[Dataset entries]
________________________________________
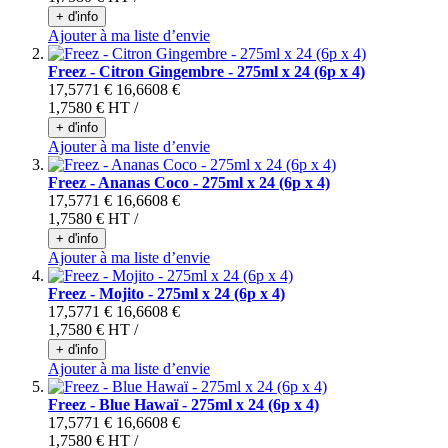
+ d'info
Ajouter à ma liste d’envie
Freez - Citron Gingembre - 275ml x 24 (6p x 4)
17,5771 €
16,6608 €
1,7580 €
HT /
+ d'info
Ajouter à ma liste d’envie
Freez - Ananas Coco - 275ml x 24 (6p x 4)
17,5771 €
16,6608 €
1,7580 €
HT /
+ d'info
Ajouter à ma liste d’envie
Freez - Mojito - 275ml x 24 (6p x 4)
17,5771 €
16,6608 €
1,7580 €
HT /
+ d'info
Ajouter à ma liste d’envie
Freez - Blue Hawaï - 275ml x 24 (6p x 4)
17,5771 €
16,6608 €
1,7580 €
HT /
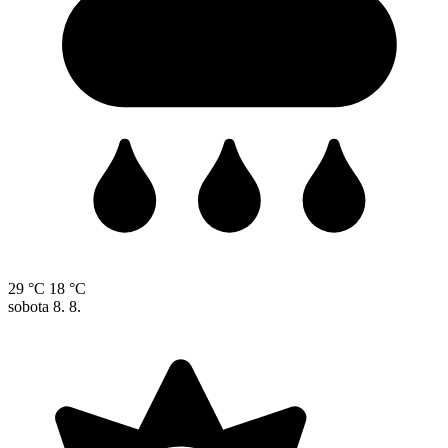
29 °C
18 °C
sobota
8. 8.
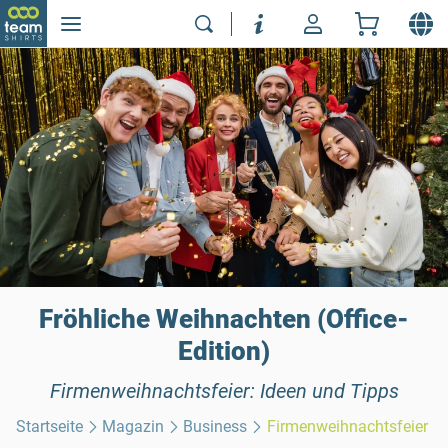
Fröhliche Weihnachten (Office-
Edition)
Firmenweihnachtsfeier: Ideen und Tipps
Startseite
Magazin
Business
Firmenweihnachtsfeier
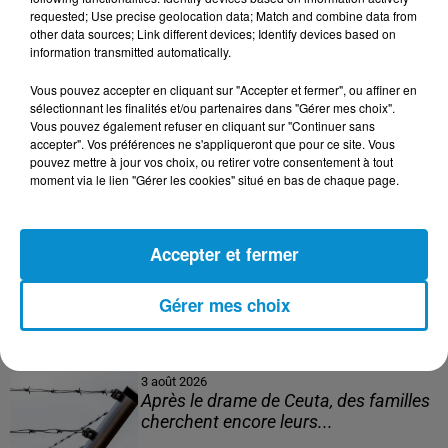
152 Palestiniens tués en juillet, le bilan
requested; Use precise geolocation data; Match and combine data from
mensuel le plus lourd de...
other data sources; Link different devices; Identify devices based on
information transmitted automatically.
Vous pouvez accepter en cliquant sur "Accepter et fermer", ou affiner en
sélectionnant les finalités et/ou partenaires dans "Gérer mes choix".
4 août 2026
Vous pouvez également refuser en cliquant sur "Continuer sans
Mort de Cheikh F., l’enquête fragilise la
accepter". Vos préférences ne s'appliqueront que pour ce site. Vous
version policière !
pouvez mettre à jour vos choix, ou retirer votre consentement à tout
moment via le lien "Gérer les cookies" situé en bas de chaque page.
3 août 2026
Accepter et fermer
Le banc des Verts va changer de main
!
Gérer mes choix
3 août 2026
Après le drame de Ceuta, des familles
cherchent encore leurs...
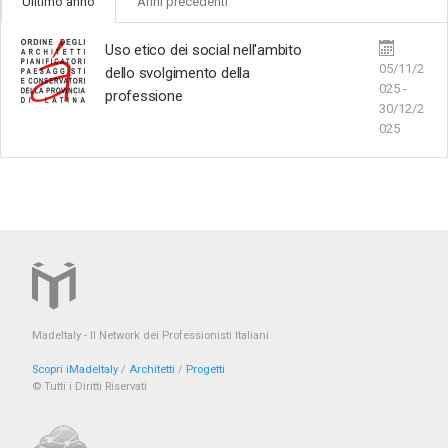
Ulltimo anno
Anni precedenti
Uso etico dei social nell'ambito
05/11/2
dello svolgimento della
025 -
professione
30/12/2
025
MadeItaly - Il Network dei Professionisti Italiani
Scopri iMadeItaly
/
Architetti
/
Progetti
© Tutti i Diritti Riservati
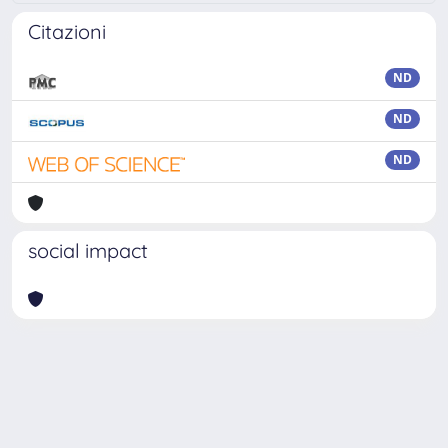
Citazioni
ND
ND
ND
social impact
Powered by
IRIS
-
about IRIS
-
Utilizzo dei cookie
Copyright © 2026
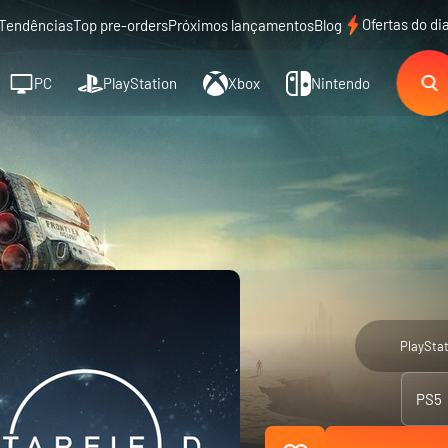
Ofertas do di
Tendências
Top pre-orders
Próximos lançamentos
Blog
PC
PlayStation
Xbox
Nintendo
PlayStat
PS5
________________________________________
- **THE PROBLEM**
The answer must be the data above, repeated exactly, with no pictures.

- **COMPLETED TASK**
+ d'info
Ajouter à ma liste d’envie
Freez - Citron Gingembre - 275ml x 24 (6p x 4)
17,5771 €
16,6608 €
1,7580 €
HT /
+ d'info
Ajouter à ma liste d’envie
Freez - Ananas Coco - 275ml x 24 (6p x 4)
17,5771 €
16,6608 €
1,7580 €
HT /
+ d'info
Ajouter à ma liste d’envie
Freez - Mojito - 275ml x 24 (6p x 4)
17,5771 €
16,6608 €
1,7580 €
HT /
+ d'info
Ajouter à ma liste d’envie
Freez - Blue Hawaï - 275ml x 24 (6p x 4)
17,5771 €
16,6608 €
1,7580 €
HT /
29 °C
18 °C
sobota
8. 8.
Fröhliche Weihnachten (Office-
Edition)
Firmenweihnachtsfeier: Ideen und Tipps
Startseite
Magazin
Business
Firmenweihnachtsfeier
152 Palestiniens tués en juillet, le bilan
requested; Use precise geolocation data; Match and combine data from
mensuel le plus lourd de...
other data sources; Link different devices; Identify devices based on
information transmitted automatically.
Vous pouvez accepter en cliquant sur "Accepter et fermer", ou affiner en
sélectionnant les finalités et/ou partenaires dans "Gérer mes choix".
4 août 2026
Vous pouvez également refuser en cliquant sur "Continuer sans
Mort de Cheikh F., l’enquête fragilise la
accepter". Vos préférences ne s'appliqueront que pour ce site. Vous
version policière !
pouvez mettre à jour vos choix, ou retirer votre consentement à tout
moment via le lien "Gérer les cookies" situé en bas de chaque page.
3 août 2026
Accepter et fermer
Le banc des Verts va changer de main
!
Gérer mes choix
3 août 2026
Après le drame de Ceuta, des familles
cherchent encore leurs...
Ulltimo anno
Anni precedenti
Uso etico dei social nell'ambito
05/11/2
dello svolgimento della
025 -
professione
30/12/2
025
MadeItaly - Il Network dei Professionisti Italiani
Scopri iMadeItaly
/
Architetti
/
Progetti
© Tutti i Diritti Riservati
Citazioni
ND
ND
ND
social impact
Powered by
IRIS
-
about IRIS
-
Utilizzo dei cookie
Copyright © 2026
Ofertas do di
Tendências
Top pre-orders
Próximos lançamentos
Blog
PC
PlayStation
Xbox
Nintendo
PlayStat
PS5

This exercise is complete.